WORK INSTRUCTIONS
Transcribe every entry word for word, leaving out all images.

EXTRACTED INFORMATION
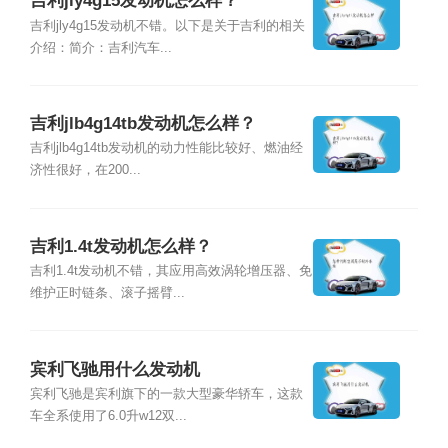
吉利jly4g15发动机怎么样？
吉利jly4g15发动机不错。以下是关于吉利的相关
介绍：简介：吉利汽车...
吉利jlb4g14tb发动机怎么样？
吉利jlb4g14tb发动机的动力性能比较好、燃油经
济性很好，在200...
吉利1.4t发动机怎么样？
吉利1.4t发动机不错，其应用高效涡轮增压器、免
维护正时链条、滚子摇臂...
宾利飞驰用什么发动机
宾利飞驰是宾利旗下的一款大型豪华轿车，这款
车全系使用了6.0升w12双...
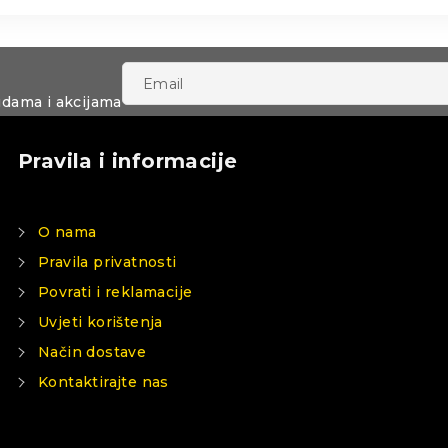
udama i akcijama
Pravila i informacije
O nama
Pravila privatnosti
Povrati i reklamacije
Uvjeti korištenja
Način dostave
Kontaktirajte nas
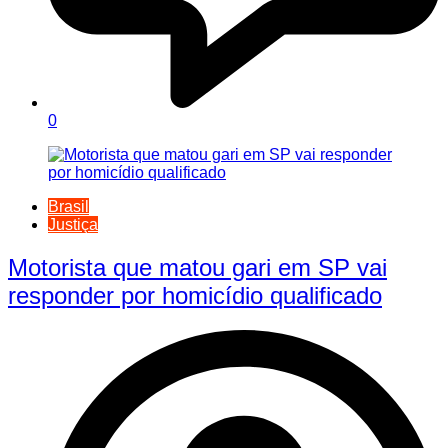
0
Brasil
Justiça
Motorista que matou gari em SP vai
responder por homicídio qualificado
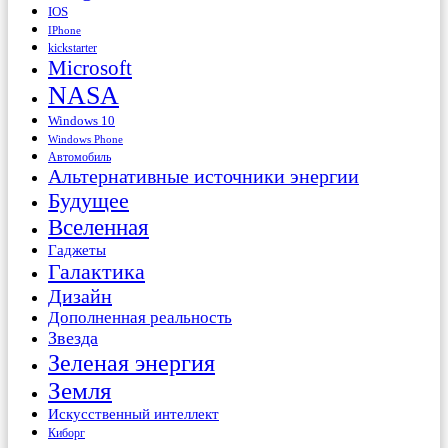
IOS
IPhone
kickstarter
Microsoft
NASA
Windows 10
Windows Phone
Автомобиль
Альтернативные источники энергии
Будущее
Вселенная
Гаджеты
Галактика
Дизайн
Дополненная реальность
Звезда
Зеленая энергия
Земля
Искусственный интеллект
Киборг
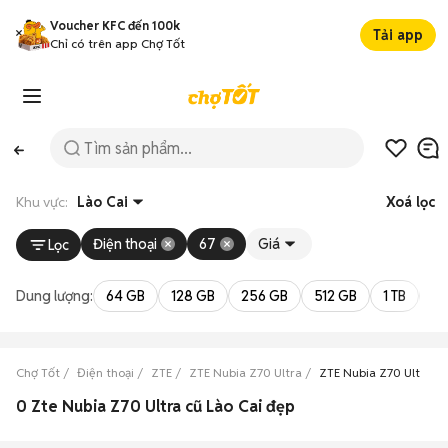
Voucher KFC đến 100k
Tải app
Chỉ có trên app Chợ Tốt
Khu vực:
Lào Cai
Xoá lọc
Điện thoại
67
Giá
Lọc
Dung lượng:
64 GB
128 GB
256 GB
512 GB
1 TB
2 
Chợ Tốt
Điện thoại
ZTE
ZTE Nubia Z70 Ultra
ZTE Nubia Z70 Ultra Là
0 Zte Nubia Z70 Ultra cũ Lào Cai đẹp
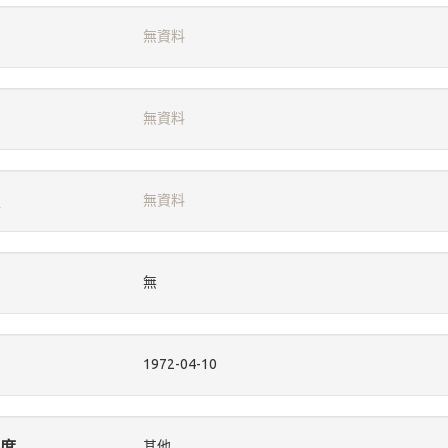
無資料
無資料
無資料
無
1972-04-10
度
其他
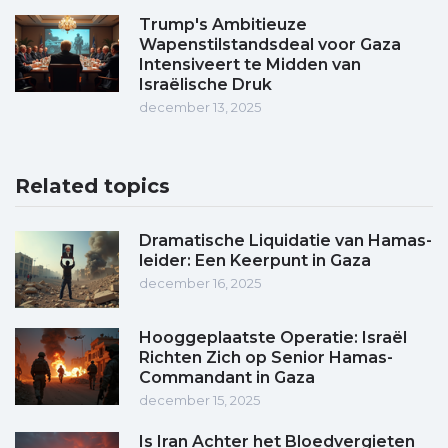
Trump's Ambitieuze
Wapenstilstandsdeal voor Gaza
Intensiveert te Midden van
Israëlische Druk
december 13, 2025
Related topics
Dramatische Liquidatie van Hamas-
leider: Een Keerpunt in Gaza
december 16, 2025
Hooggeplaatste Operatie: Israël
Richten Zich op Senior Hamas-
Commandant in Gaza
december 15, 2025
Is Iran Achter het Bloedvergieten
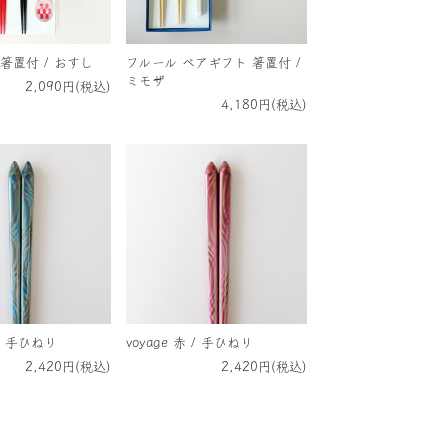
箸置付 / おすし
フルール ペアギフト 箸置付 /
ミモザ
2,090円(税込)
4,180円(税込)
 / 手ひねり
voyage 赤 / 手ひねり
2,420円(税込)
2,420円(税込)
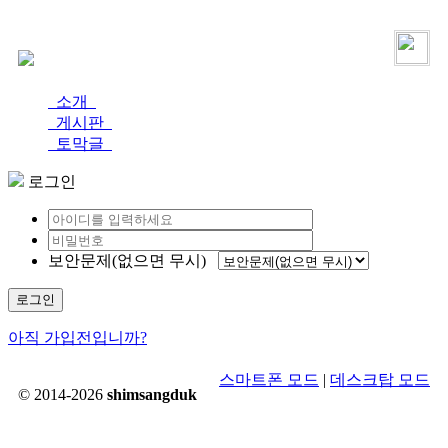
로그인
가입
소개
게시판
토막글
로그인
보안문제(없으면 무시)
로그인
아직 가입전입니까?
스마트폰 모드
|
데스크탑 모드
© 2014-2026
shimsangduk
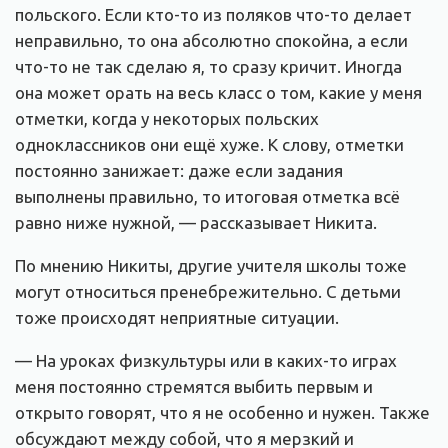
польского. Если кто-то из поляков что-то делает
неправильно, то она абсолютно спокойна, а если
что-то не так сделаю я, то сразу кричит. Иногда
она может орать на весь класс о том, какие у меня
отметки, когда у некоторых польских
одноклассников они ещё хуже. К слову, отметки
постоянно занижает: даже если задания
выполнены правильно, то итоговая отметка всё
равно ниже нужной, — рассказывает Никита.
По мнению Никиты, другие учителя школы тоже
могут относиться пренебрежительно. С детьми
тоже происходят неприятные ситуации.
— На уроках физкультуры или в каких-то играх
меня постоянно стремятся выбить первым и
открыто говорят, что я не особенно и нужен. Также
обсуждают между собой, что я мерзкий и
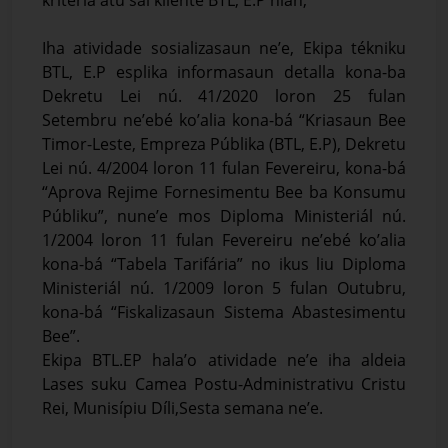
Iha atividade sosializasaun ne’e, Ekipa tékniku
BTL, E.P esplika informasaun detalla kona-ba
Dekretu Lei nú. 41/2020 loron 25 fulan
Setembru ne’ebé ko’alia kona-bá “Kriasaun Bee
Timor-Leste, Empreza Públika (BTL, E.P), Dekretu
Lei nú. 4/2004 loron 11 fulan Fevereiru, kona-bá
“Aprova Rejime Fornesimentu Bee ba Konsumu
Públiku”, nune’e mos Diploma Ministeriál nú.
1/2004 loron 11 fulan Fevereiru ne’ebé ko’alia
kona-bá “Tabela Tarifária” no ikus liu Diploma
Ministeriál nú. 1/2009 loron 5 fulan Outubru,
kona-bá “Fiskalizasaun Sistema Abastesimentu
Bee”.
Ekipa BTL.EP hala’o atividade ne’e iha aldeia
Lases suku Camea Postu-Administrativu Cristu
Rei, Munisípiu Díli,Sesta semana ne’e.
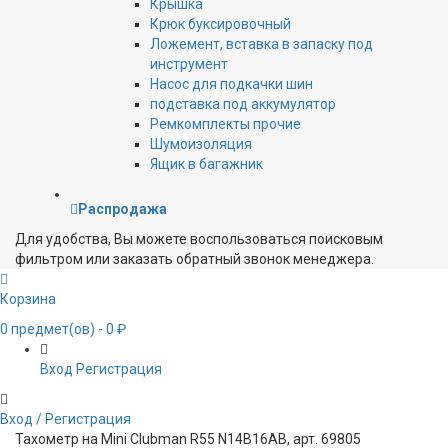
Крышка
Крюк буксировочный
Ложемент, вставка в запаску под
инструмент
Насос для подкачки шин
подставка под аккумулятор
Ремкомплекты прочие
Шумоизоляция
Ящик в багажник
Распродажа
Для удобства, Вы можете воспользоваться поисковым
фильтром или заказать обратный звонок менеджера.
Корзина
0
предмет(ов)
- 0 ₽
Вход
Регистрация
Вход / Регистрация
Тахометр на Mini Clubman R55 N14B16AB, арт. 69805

RESPONSE BOX
吉利jly4g15发动机怎么样？
吉利jly4g15发动机不错。以下是关于吉利的相关
介绍：简介：吉利汽车...
吉利jlb4g14tb发动机怎么样？
吉利jlb4g14tb发动机的动力性能比较好、燃油经
济性很好，在200...
吉利1.4t发动机怎么样？
吉利1.4t发动机不错，其应用高效涡轮增压器、免
维护正时链条、滚子摇臂...
宾利飞驰用什么发动机
宾利飞驰是宾利旗下的一款大型豪华轿车，这款
车全系使用了6.0升w12双...
udama i akcijama
Pravila i informacije
O nama
Pravila privatnosti
Povrati i reklamacije
Uvjeti korištenja
Način dostave
Kontaktirajte nas
0
Brasil
Justiça
Motorista que matou gari em SP vai
responder por homicídio qualificado
IOS
IPhone
kickstarter
Microsoft
NASA
Windows 10
Windows Phone
Автомобиль
Альтернативные источники энергии
Будущее
Вселенная
Гаджеты
Галактика
Дизайн
Дополненная реальность
Звезда
Зеленая энергия
Земля
Искусственный интеллект
Киборг
Voucher KFC đến 100k
Tải app
Chỉ có trên app Chợ Tốt
Khu vực:
Lào Cai
Xoá lọc
Điện thoại
67
Giá
Lọc
Dung lượng:
64 GB
128 GB
256 GB
512 GB
1 TB
2 
Chợ Tốt
Điện thoại
ZTE
ZTE Nubia Z70 Ultra
ZTE Nubia Z70 Ultra Là
0 Zte Nubia Z70 Ultra cũ Lào Cai đẹp
無資料
無資料
無資料
無
1972-04-10
度
其他
Trump's Ambitieuze
Wapenstilstandsdeal voor Gaza
Intensiveert te Midden van
Israëlische Druk
december 13, 2025
Related topics
Dramatische Liquidatie van Hamas-
leider: Een Keerpunt in Gaza
december 16, 2025
Hooggeplaatste Operatie: Israël
Richten Zich op Senior Hamas-
Commandant in Gaza
december 15, 2025
Is Iran Achter het Bloedvergieten
箸置付 / おすし
フルール ペアギフト 箸置付 /
ミモザ
2,090円(税込)
4,180円(税込)
 / 手ひねり
voyage 赤 / 手ひねり
2,420円(税込)
2,420円(税込)
로그인
가입
소개
게시판
토막글
로그인
보안문제(없으면 무시)
로그인
아직 가입전입니까?
스마트폰 모드
|
데스크탑 모드
© 2014-2026
shimsangduk
польского. Если кто-то из поляков что-то делает
неправильно, то она абсолютно спокойна, а если
что-то не так сделаю я, то сразу кричит. Иногда
она может орать на весь класс о том, какие у меня
отметки, когда у некоторых польских
одноклассников они ещё хуже. К слову, отметки
постоянно занижает: даже если задания
выполнены правильно, то итоговая отметка всё
равно ниже нужной, — рассказывает Никита.
По мнению Никиты, другие учителя школы тоже
могут относиться пренебрежительно. С детьми
тоже происходят неприятные ситуации.
— На уроках физкультуры или в каких-то играх
меня постоянно стремятся выбить первым и
открыто говорят, что я не особенно и нужен. Также
обсуждают между собой, что я мерзкий и
Iha atividade sosializasaun ne’e, Ekipa tékniku
BTL, E.P esplika informasaun detalla kona-ba
Dekretu Lei nú. 41/2020 loron 25 fulan
Setembru ne’ebé ko’alia kona-bá “Kriasaun Bee
Timor-Leste, Empreza Públika (BTL, E.P), Dekretu
Lei nú. 4/2004 loron 11 fulan Fevereiru, kona-bá
“Aprova Rejime Fornesimentu Bee ba Konsumu
Públiku”, nune’e mos Diploma Ministeriál nú.
1/2004 loron 11 fulan Fevereiru ne’ebé ko’alia
kona-bá “Tabela Tarifária” no ikus liu Diploma
Ministeriál nú. 1/2009 loron 5 fulan Outubru,
kona-bá “Fiskalizasaun Sistema Abastesimentu
Bee”.
Ekipa BTL.EP hala’o atividade ne’e iha aldeia
Lases suku Camea Postu-Administrativu Cristu
Rei, Munisípiu Díli,Sesta semana ne’e.
Крышка
Крюк буксировочный
Ложемент, вставка в запаску под
инструмент
Насос для подкачки шин
подставка под аккумулятор
Ремкомплекты прочие
Шумоизоляция
Ящик в багажник
Распродажа
Для удобства, Вы можете воспользоваться поисковым
фильтром или заказать обратный звонок менеджера.
Корзина
0
предмет(ов)
- 0 ₽
Вход
Регистрация
Вход / Регистрация
Тахометр на Mini Clubman R55 N14B16AB, арт. 69805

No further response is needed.